As we have seen, pensions are both inherently personal and political. Pensions and other social policies are heavily implicated in shaping the way older people experience their personal lives, and the way in which these personal lives have become constructed as ‘other’. Providing a means by which older lives could be ‘divided up’ and divided out of the domain of paid employment, and reconstituted through the arena of public and private welfare, this process is also informed by differences and inequalities of class, (dis)ability, ethnicity, gender and sexuality. Pension reforms implemented by the Conservatives and New Labour in the latter part of the twentieth century and early part of the twenty-first, place the onus of responsibility on individuals to build a financially secure older age. They are therefore consistent with other welfare reforms that emphasised notions of responsibilisation implemented over the same period. Bearing the continuing legacy of the nineteenth-century Poor Law, the extent to which such policy prescriptions can be reconciled with the uncertainties and inequalities that shape the lived reality of employment and retirement is however questionable.
The apparent ‘freeing’ of individuals from the putative fetters of the welfare state has further been articulated through wider, sociological readings of the position of older people in society. These have some resonance with the demands older people make for themselves through pensioner movements and arguments mobilised through the concept of the ‘third age’. So, for example, Giddens has asserted:
Pensioner – the very term sounds incapacitating and in fact designates a dependent person. Welfare systems here define old age, not as a status worthy of respect, but as a disqualification from full membership of society. Ageing is treated as ‘external’, as something that happens to one, not as a phenomenon actively constructed and negotiated … The majority of people over 65 want to do some form of paid work … There simply isn't enough money to go around to continue to finance universal pension schemes … Older people can and should … be regarded as part of the wealth creating sectors of society.
(Giddens, 1994, pp. 170–84)
There are some clear similarities between the reading of older age developed by Giddens and that offered by older people within ‘third age’ and pensioner movements. Both foreground notions of agency to suggest that older age is not an imposed event. Nor is it, they suggest, something that simply happens. Instead both readings conceptualise older age as an experience and identity older people actively shape for themselves. In making this case, deterministic and reductionist explanations of older age – whether based around the dynamics of capitalism or biology – are effectively challenged. Nonetheless, there are a number of important tensions between the two, and these coalesce around the issue of work.
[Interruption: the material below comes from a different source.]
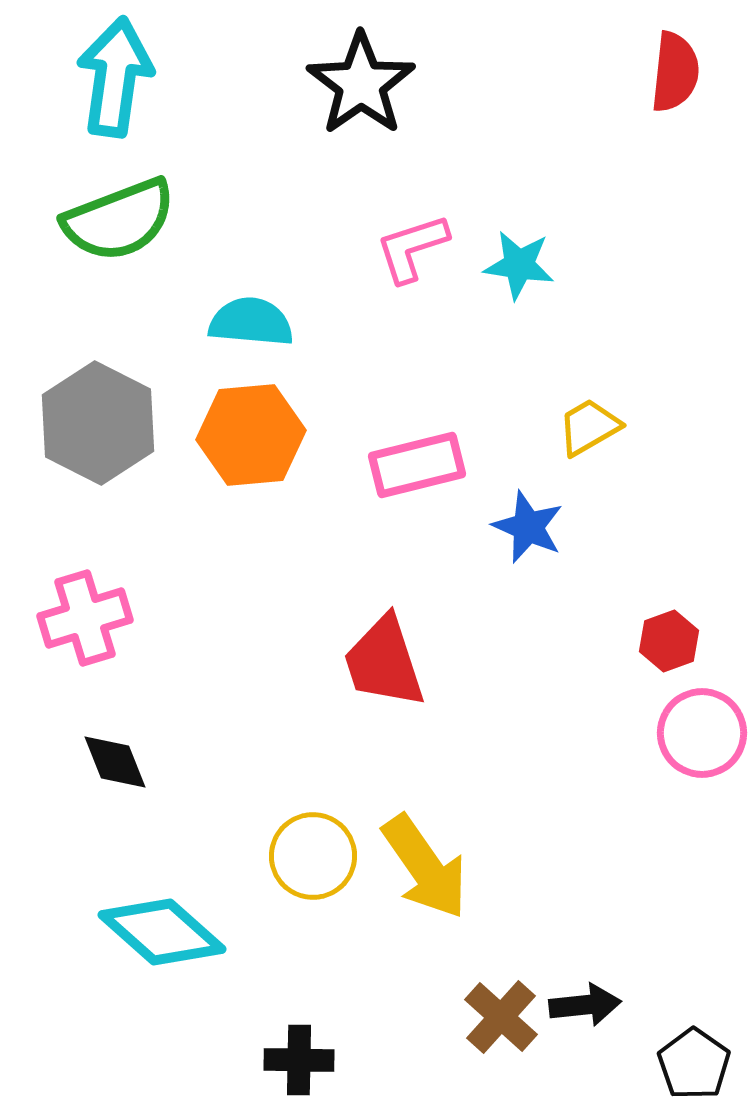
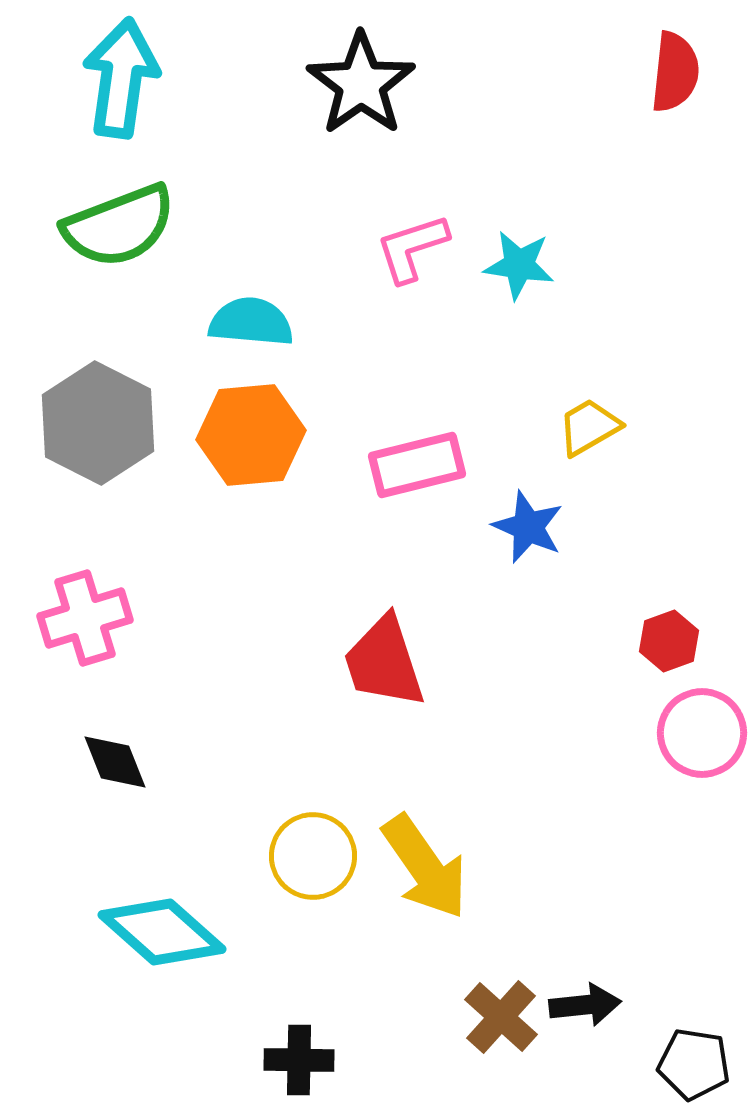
cyan arrow: moved 6 px right, 1 px down
green semicircle: moved 6 px down
black pentagon: rotated 26 degrees counterclockwise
Giddens' prescription for a secure personal life and full citizenship in older age turns on privileging a continuity of paid employment and a residual welfare state, as a way out of older age dependency and poverty. In contrast, voices within the pensioner movement emphasise expanding the choices available to older people: choices which, they argue, should include the option to make the transition into retirement and out of the compulsions of paid employment without fear of living their lives in poverty. Further, as the uncertainty and politicisation of pension provision escalates, younger people are adding to these calls, as they anticipate their own older age. In making this case, they are challenging the legacy of the nineteenth-century Poor Law, the work–welfare relation it enshrines, and the shadow of poverty it continues to cast over the personal lives of many older people.